Vulnerability Description

Vulnerability in Cisco routers versions 8.2 through 9.1 allows remote attackers to bypass access control lists when extended IP access lists are used on certain interfaces, the IP route cache is enabled, and the access list uses the "established" keyword.

CVSS Metrics

Base Score
7.5
Severity
HIGH
Vector String
AV:N/AC:L/Au:N/C:P/I:P/A:P

Weaknesses (CWE)

NVD-CWE-Other
Source: nvd@nist.gov

AI Security Analysis

01 // Technical Summary

Cisco routers running versions 8.2 through 9.1 are vulnerable to a critical access control bypass. This allows remote attackers to circumvent security measures and potentially gain unauthorized access to internal networks by exploiting a flaw in how the router handles extended IP access lists with the 'established' keyword when the IP route cache is enabled, leading to unauthorized network access.

02 // Vulnerability Mechanism

Step 1: Target Identification: The attacker identifies a Cisco router within the vulnerable version range (8.2-9.1) with extended IP access lists and the IP route cache enabled.

Step 2: Connection Establishment: The attacker initiates a TCP connection to a service on the targeted router that is protected by an access list using the 'established' keyword.

Step 3: Initial Packet Filtering: The router evaluates the initial SYN packet against the access list.

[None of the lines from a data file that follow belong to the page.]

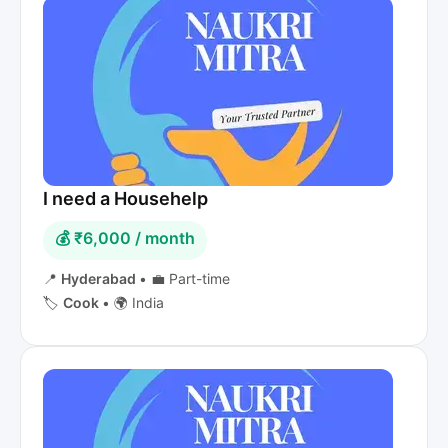
I need a Househelp
💰 ₹6,000 / month
📍
Hyderabad
•
💼 Part-time
🏷️
Cook
•
🌍 India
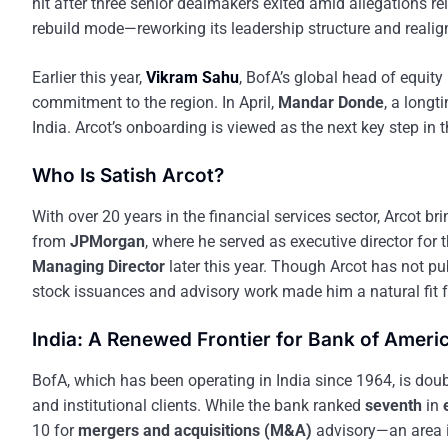
hit after three senior dealmakers exited amid allegations re
rebuild mode—reworking its leadership structure and realig
Earlier this year,
Vikram Sahu
, BofA’s global head of equi
commitment to the region. In April,
Mandar Donde
, a longt
India. Arcot’s onboarding is viewed as the next key step in t
Who Is Satish Arcot?
With over 20 years in the financial services sector, Arcot b
from
JPMorgan
, where he served as executive director for 
Managing Director
later this year. Though Arcot has not pu
stock issuances and advisory work made him a natural fit f
India: A Renewed Frontier for Bank of Ameri
BofA, which has been operating in India since 1964, is doub
and institutional clients. While the bank ranked
seventh
in
10 for
mergers and acquisitions (M&A)
advisory—an area i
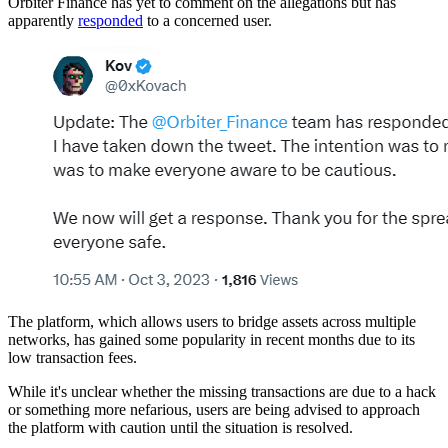
Orbiter Finance has yet to comment on the allegations but has
apparently
responded
to a concerned user.
The platform, which allows users to bridge assets across multiple
networks, has gained some popularity in recent months due to its
low transaction fees.
While it's unclear whether the missing transactions are due to a hack
or something more nefarious, users are being advised to approach
the platform with caution until the situation is resolved.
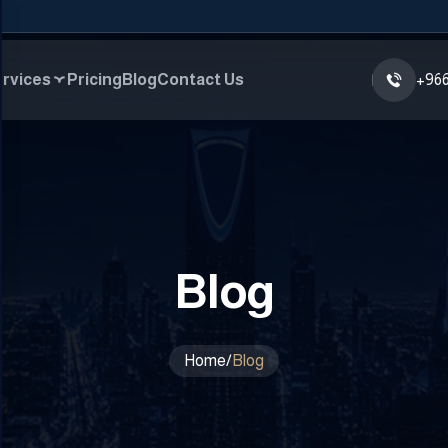
rvices
Pricing
Blog
Contact Us
+966
Blog
Home
/
Blog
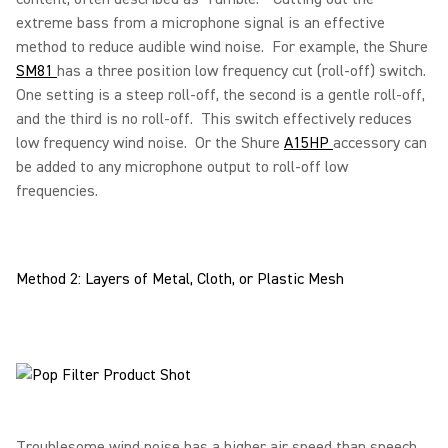
extreme bass from a microphone signal is an effective
method to reduce audible wind noise. For example, the Shure
SM81
has a three position low frequency cut (roll-off) switch.
One setting is a steep roll-off, the second is a gentle roll-off,
and the third is no roll-off. This switch effectively reduces
low frequency wind noise. Or the Shure
A15HP
accessory can
be added to any microphone output to roll-off low
frequencies.
Method 2: Layers of Metal, Cloth, or Plastic Mesh
Troublesome wind noise has a higher air speed than speech.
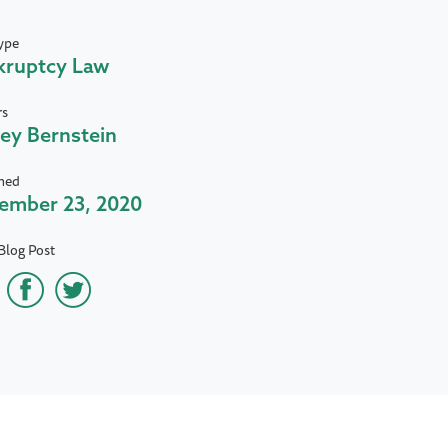
ype
kruptcy Law
rs
rey Bernstein
hed
ember 23, 2020
Blog Post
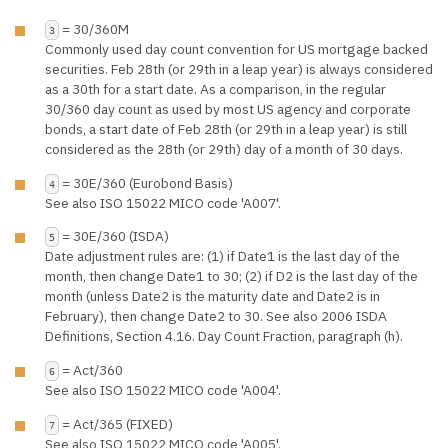
= 30/360M
3
Commonly used day count convention for US mortgage backed
securities. Feb 28th (or 29th in a leap year) is always considered
as a 30th for a start date. As a comparison, in the regular
30/360 day count as used by most US agency and corporate
bonds, a start date of Feb 28th (or 29th in a leap year) is still
considered as the 28th (or 29th) day of a month of 30 days.
= 30E/360 (Eurobond Basis)
4
See also ISO 15022 MICO code 'A007'.
= 30E/360 (ISDA)
5
Date adjustment rules are: (1) if Date1 is the last day of the
month, then change Date1 to 30; (2) if D2 is the last day of the
month (unless Date2 is the maturity date and Date2 is in
February), then change Date2 to 30. See also 2006 ISDA
Definitions, Section 4.16. Day Count Fraction, paragraph (h).
= Act/360
6
See also ISO 15022 MICO code 'A004'.
= Act/365 (FIXED)
7
See also ISO 15022 MICO code 'A005'.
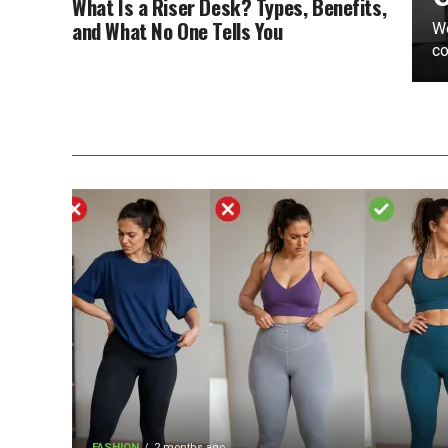
What Is a Riser Desk? Types, Benefits,
and What No One Tells You
We
co
FASHION
2 months ago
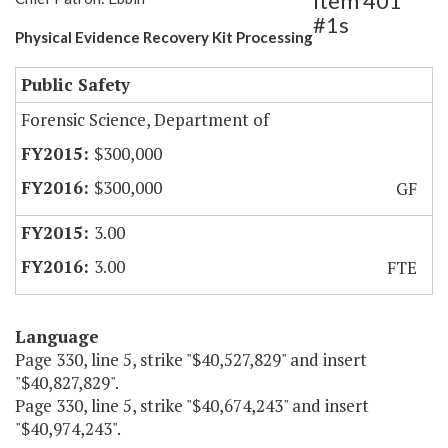
Item 401
#1s
Physical Evidence Recovery Kit Processing
Public Safety
Forensic Science, Department of
$300,000
$300,000
GF
3.00
3.00
FTE
Language
Page 330, line 5, strike "$40,527,829" and insert
"$40,827,829".
Page 330, line 5, strike "$40,674,243" and insert
"$40,974,243".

If the access list allows established connections, the SYN packet is permitted.

Step 4: Route Cache Population: The router caches the route information for the established connection to optimize performance.

Step 5: Malicious Payload Delivery: The attacker sends malicious packets that should be blocked by the access list (e.g., packets from a source IP not permitted by the access list). These packets are crafted to exploit the vulnerability.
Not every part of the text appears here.